Poor cholla-nose mare!! I can't stand the stuff either...it's SO DARNED pervasive...gets in/on EVERYTHING ... AND FALL IN ONE? Good luck! As an RN I've pulled my share out of people's bodies during floating shifts to the ER! Ugh...And as I understand that's what ONE if the types is which is in their corral...ugh. I HOPE these guts have left it ALONE!!
_Posted via Mobile Device_


----------



## Dreamcatcher Arabians (Nov 14, 2010)

Back2Horseback said:


> Poor cholla-nose mare!! I can't stand the stuff either...it's SO DARNED pervasive...gets in/on EVERYTHING ... AND FALL IN ONE? Good luck! As an RN I've pulled my share out of people's bodies during floating shifts to the ER! Ugh...And as I understand that's what ONE if the types is which is in their corral...ugh. I HOPE these guts have left it ALONE!!
> _Posted via Mobile Device_


My old QH used to ride real close to them out on trail, I got my share in my legs until I started riding in heavy chaps. Funny tho', HE never got any in his sides or legs. ******! I learned to absolutely hate those things. And they hurt worse coming out that going in and that's none too pleasant.


----------



## Sheepdog (Sep 25, 2011)

Prickly pear isn't so bad, we have a big bush in my stable camp and the horses often hide in it's shade. Some even use it for a butt scratcher. But Cholla, I've only seen it on TV, living in South Africa we don't see that here. But I've ween an episode of ER where a little girl fell into a cholla. They eventyually used leg wax all over the poor kids/ body cause the parents refused to let the med personnel sedate her. Poor kid was in agony. On one of these Animal cops shows they once had a cat that fell into a cholla - OMW- they were pulling needles out of that poor kitty for like forever.


----------



## nikelodeon79 (Mar 3, 2008)

I don't know much about cacti, but I had a pony who LOVED eating the flowers off of a thistle plant. Silly guy never got so much as a scratch, but we watched him strip every plant bare of its blossoms.

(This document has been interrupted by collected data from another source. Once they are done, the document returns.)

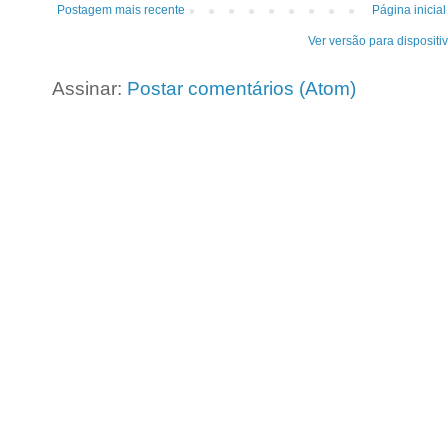
Postagem mais recente
Página inicial
Ver versão para dispositi
Assinar:
Postar comentários (Atom)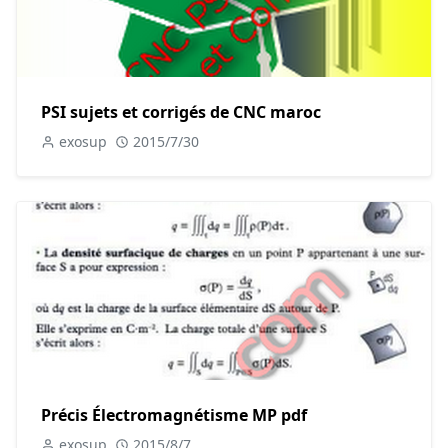
PSI sujets et corrigés de CNC maroc
exosup
2015/7/30
Précis Électromagnétisme MP pdf
exosup
2015/8/7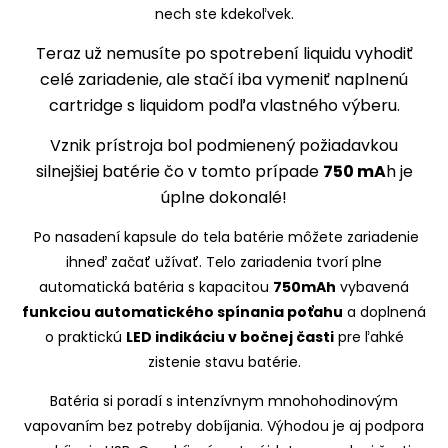
nech ste kdekoľvek.
Teraz už nemusíte po spotrebení liquidu vyhodiť
celé zariadenie, ale stačí iba vymeniť naplnenú
cartridge s liquidom podľa vlastného výberu.
Vznik prístroja bol podmienený požiadavkou
silnejšiej batérie čo v tomto prípade
750 mA
h je
úplne dokonalé!
Po nasadení kapsule do tela batérie môžete zariadenie
ihneď začať užívať. Telo zariadenia tvorí plne
automatická batéria s kapacitou
750mAh
vybavená
funkciou automatického spínania poťahu
a doplnená
o praktickú
LED indikáciu v bočnej časti
pre ľahké
zistenie stavu batérie.
Batéria si poradí s intenzívnym mnohohodinovým
vapovaním bez potreby dobíjania. Výhodou je aj podpora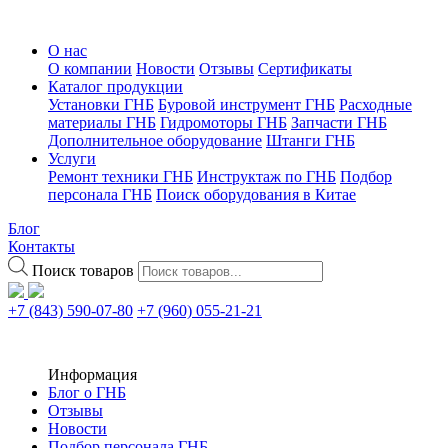
О нас
О компании
Новости
Отзывы
Сертификаты
Каталог продукции
Установки ГНБ
Буровой инструмент ГНБ
Расходные
материалы ГНБ
Гидромоторы ГНБ
Запчасти ГНБ
Дополнительное оборудование
Штанги ГНБ
Услуги
Ремонт техники ГНБ
Инструктаж по ГНБ
Подбор
персонала ГНБ
Поиск оборудования в Китае
Блог
Контакты
Поиск товаров
+7 (843) 590-07-80
+7 (960) 055-21-21
Информация
Блог о ГНБ
Отзывы
Новости
Подбор персонала ГНБ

These are the plants he loved to eat:


----------



## Dreamcatcher Arabians (Nov 14, 2010)

I fight those dang things in my pasture all the time, worse now because of the drought. My horses never touch 'em but I run into them when I'm not paying attention and they HURT.


----------



## nikelodeon79 (Mar 3, 2008)

Dreamcatcher Arabians said:


> I fight those dang things in my pasture all the time, worse now because of the drought. My horses never touch 'em but I run into them when I'm not paying attention and they HURT.


Yeah, we have a hard time keeping them at bay. If you don't get the roots, they grow right back.

A large cluster of them grew up over my pony's grave and I couldn't bring myself to remove them. Seemed fitting somehow.


----------



## caseymyhorserocks (Apr 5, 2010)

nikelodeon79 said:


> I don't know much about cacti, but I had a pony who LOVED eating the flowers off of a thistle plant. Silly guy never got so much as a scratch, but we watched him strip every plant bare of its blossoms.
> 
> These are the plants he loved to eat:


Casey eats those whole. I have watched her eat it all, from the the flower down to the root.. 

I don't live in cactus country luckily, I wouldn't want those ******s to be anywhere around my horses!


----------